Illegal commercial exploitation and population declines of several threatened sturgeon and paddlefish species (Order Acipenseriformes).EPA Grant Number: U915308
Title: Illegal commercial exploitation and population declines of several threatened sturgeon and paddlefish species (Order Acipenseriformes).
Investigators: Doukakis, Phaedra
Institution: Yale University
EPA Project Officer: Hahn, Intaek
Project Period: September 1, 1998 through
Project Amount: $56,346
RFA: STAR Graduate Fellowships (1998) RFA Text | Recipients Lists
Research Category: Fellowship - Molecular Biology/Genetics , Biology/Life Sciences , Academic Fellowships
Demand for caviar has led to illegal commercial exploitation and population declines of several threatened sturgeon and paddlefish species (Order Acipenseriformes). For effective, long-term conservation of all Acipenseriformes species, caviar trade regulations and fisheries management programs must incorporate an understanding of distinct, intraspecific conservation units. To formulate a comprehensive management plan for commercial species, develop forensic tools for determining the specific origin of commercial sturgeon products and assist in enforcing harvest regulations, this study will use molecular genetic techniques to: 1) examine the current morphologically and geographically defined stock and subspecies designations for the three main commercial species (Acipenser gueldenstaedtii, A.stellatus, Huso huso); 2) develop a method to identify the subspecies origin of Acipenser baerii commercial products to differentiate between aquaculture and wild-harvested caviar; and 3) enhance the existing molecular method to differentiate between closely related Ponto-Caspian species (A. baerii, A.naccarii, and A.persicus). Results of these studies will provide a basis for developing molecular probes specific for the species, subspecies and stock level.

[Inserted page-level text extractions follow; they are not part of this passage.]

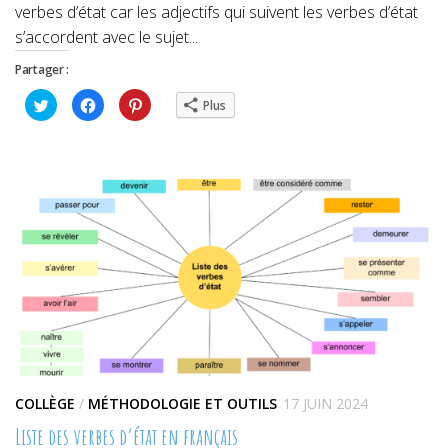
verbes d’état car les adjectifs qui suivent les verbes d’état
s’accordent avec le sujet...
Partager :
Cliquez
Cliquez
Cliquez
Plus
pour
pour
pour
partager
partager
partager
sur
sur
sur
Twitter(ouvre
Facebook(ouvre
Pinterest(ouvre
dans
dans
dans
une
une
une
nouvelle
nouvelle
nouvelle
fenêtre)
fenêtre)
fenêtre)
COLLÈGE
/
MÉTHODOLOGIE ET OUTILS
17 JUIN 2024
Liste des verbes d’état en français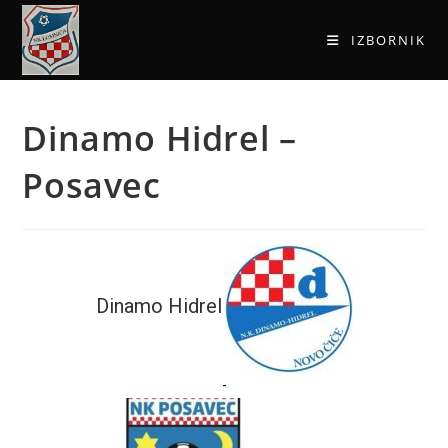
IZBORNIK
Dinamo Hidrel –
Posavec
Dinamo Hidrel
-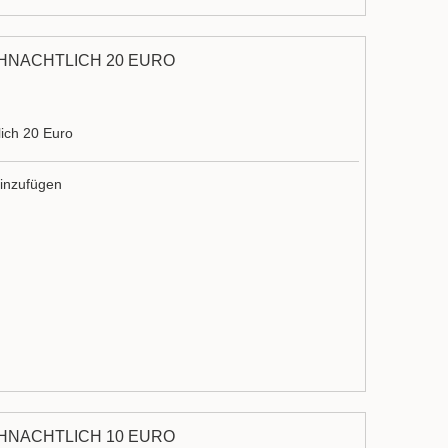
HNACHTLICH 20 EURO
ich 20 Euro
inzufügen
HNACHTLICH 10 EURO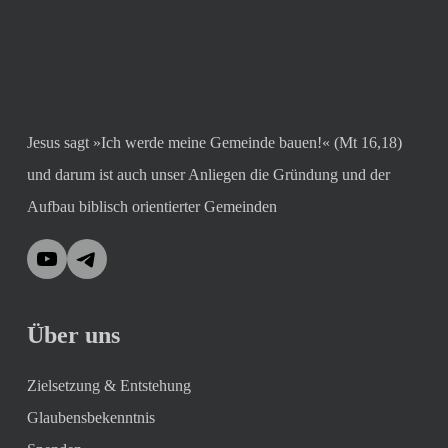
Jesus sagt »Ich werde meine Gemeinde bauen!« (Mt 16,18)
und darum ist auch unser Anliegen die Gründung und der
Aufbau biblisch orientierter Gemeinden
YouTube
Telegram
Über uns
Zielsetzung & Entstehung
Glaubensbekenntnis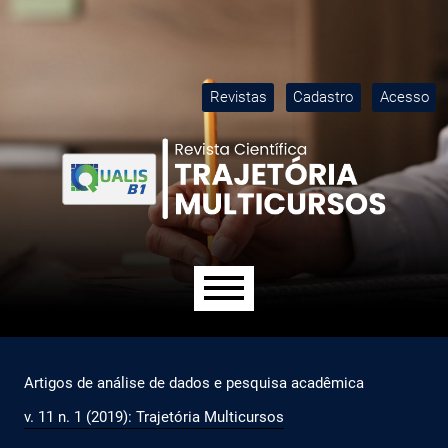
Ir para o menu de navegação principal
Ir para o conteúdo principal
Ir para o rodapé
M
Revistas
Cadastro
Acesso
Menu principal
Artigos de análise de dados e pesquisa acadêmica
v. 11 n. 1 (2019): Trajetória Multicursos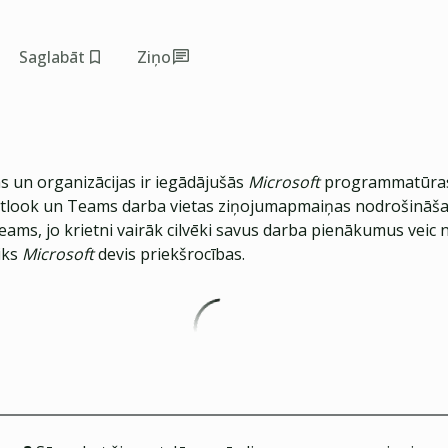
Saglabāt
Ziņo
s un organizācijas ir iegādājušās
Microsoft
programmatūras
look un Teams darba vietas ziņojumapmaiņas nodrošināšan
Teams, jo krietni vairāk cilvēki savus darba pienākumus veic
iks
Microsoft
devis priekšrocības.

Sequencing of the NADH 5/6 and control regions of the mitochondrial DNA will be employed to address these issues. Fixed nucleotide differences will be used in designing probes for Ponto-Caspian species and will be regarded as conclusive evidence for the delineation of management units for commercial stocks and subspecies. In the absence of fixed differences, population genetics methodology will be used to estimate gene flow between intraspecific units. PCR, microsatellite, and "molecular beacon" based techniques will be considered for developing molecular probes for forensic purposes. All results will be directly applied to current commercial fisheries management and restocking programs, and in developing consumer awareness labels (sustainable harvest seal), enforcing CITES regulations, and prosecuting poachers. Examination of results in a phylogenetic context will contribute to the general knowledge of sturgeon taxonomy and evolution.